En échange, États-Uniens et Européens offriraient une garantie de sécurité à l’Ukraine. Selon Steve Witkoff, Donald Trump a proposé cette option à Volodymyr Zelensky. « Nous sommes parvenus à un accord selon lequel les États-Unis et d’autres pays européens pourraient effectivement proposer une formulation similaire à celle de l’article 5 pour couvrir une garantie de sécurité », a-t-il déclaré, lors d’une interview accordée à CNN.

Selon l’émissaire spécial de Donald Trump, l’Ukraine se verrait accorder la même protection que les membres de l’Otan sans pour autant rejoindre l’alliance atlantiste. Le fameux article 5 stipule qu’une attaque contre un des alliés est considérée comme une attaque dirigée contre tous les alliés.

Le peuple ukrainien opposé à un tel accord

Cette proposition pourrait convenir à Moscou, qui refuse que Kiev intègre cette alliance militaire. Selon Vladimir Poutine, la volonté de l’Otan de s’étendre jusqu’aux frontières de la Russie fait partie de ce qu’il appelle les « causes profondes » de la guerre. Après la fin de la guerre froide, les pays occidentaux, États-Unis en tête, s’étaient engagés à ce que l’Otan ne pousse pas son périmètre au contact du territoire russe. Promesse brisée par l’adhésion des pays Baltes (Lituanie, Lettonie et Estonie) en 2004, les deux derniers partageant une frontière avec la Russie.

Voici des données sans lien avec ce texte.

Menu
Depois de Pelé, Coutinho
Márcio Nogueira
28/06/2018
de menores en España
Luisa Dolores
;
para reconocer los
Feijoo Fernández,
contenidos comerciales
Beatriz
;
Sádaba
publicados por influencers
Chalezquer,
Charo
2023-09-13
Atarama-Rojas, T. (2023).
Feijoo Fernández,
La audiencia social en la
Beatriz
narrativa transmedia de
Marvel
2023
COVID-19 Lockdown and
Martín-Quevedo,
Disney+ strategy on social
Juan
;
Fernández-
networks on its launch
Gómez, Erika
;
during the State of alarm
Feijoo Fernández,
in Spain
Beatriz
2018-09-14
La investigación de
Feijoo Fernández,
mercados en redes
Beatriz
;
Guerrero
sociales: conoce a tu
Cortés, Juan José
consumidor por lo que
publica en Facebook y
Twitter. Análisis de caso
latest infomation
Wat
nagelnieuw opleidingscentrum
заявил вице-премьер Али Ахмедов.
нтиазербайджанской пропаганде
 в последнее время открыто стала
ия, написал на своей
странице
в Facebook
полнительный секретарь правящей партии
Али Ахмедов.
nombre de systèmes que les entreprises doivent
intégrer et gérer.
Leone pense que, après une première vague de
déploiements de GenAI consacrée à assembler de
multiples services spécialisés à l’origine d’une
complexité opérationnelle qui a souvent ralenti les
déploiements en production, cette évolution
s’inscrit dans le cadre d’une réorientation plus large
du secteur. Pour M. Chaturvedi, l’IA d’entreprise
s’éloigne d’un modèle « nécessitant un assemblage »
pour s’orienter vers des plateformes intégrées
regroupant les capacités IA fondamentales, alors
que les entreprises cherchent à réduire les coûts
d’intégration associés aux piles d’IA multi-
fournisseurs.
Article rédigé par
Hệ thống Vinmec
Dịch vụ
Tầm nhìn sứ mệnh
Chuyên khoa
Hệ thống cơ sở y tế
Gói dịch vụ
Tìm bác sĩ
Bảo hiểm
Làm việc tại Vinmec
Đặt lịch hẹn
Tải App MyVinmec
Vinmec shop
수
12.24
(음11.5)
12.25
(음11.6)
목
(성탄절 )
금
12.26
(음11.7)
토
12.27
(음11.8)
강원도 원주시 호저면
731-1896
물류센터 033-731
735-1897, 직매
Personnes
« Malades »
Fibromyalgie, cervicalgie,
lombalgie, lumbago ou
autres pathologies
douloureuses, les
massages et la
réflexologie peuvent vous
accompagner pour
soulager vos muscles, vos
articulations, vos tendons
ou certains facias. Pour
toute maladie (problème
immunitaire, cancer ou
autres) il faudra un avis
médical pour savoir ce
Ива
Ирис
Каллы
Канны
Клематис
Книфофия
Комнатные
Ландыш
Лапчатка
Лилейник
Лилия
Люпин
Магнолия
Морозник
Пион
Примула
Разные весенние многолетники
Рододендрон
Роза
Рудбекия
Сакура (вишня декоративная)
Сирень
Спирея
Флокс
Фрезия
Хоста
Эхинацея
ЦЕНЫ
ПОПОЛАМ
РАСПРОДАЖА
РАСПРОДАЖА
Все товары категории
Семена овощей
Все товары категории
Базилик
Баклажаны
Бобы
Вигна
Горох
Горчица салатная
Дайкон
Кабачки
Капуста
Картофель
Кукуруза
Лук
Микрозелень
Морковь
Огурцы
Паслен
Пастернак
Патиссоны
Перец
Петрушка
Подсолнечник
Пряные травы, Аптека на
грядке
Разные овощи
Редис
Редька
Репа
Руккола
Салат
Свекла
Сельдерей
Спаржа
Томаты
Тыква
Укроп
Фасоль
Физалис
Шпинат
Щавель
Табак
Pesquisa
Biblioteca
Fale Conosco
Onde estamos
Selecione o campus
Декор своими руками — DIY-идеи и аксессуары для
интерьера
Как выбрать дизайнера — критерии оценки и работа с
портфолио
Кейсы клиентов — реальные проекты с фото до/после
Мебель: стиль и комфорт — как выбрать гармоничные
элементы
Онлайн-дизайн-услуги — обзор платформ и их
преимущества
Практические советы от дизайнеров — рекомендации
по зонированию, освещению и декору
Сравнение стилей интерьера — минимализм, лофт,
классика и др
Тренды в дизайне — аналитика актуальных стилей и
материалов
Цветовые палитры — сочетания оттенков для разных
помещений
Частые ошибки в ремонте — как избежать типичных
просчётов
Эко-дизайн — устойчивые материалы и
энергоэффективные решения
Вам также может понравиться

Depuis 2019, l’adhésion de l’Ukraine à l’Union européenne et à l’Otan est inscrite comme des caps stratégiques dans le préambule de la Constitution. Deux ans plus tard, lors d’un sommet à Bruxelles, les dirigeants de l’Alliance confirmaient leur volonté d’accueillir l’Ukraine.

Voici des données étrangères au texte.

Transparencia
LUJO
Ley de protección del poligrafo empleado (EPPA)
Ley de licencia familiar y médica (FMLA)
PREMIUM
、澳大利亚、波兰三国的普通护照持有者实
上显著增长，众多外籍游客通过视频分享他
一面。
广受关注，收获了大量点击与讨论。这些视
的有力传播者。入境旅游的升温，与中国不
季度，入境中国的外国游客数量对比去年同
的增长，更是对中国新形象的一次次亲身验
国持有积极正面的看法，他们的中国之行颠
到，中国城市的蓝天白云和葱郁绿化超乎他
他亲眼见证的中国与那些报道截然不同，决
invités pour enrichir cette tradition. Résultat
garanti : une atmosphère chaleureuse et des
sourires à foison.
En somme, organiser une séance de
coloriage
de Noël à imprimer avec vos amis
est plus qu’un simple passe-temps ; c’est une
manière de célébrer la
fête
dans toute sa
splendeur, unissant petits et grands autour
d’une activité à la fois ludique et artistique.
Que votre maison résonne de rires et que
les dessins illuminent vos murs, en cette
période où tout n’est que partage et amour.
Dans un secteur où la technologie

L’engagement à offrir une « protection de type article 5 (…) change la donne », selon Steve Witkoff. Elle pourrait permettre à Volodymyr Zelensky d’accepter les pertes actuelles de territoires en se prémunissant d’éventuelles amputations futures, grâce au patronage occidental. Mais cela peut aussi relever du jeu de dupes. Dans l’hypothèse d’une nouvelle agression russe, quel pays de l’Otan peut-il réellement s’engager à se considérer comme étant en guerre avec la puissance nucléaire qu’est la Russie ?

Si cet accord devait être conclu sur ces bases, il nécessiterait un référendum, rendu obligatoire par la Constitution ukrainienne en cas de cession de territoires. Selon un récent sondage, près de 80 % des habitants du pays y sont opposés, indication d’un possible retour à la case départ des « négociations ».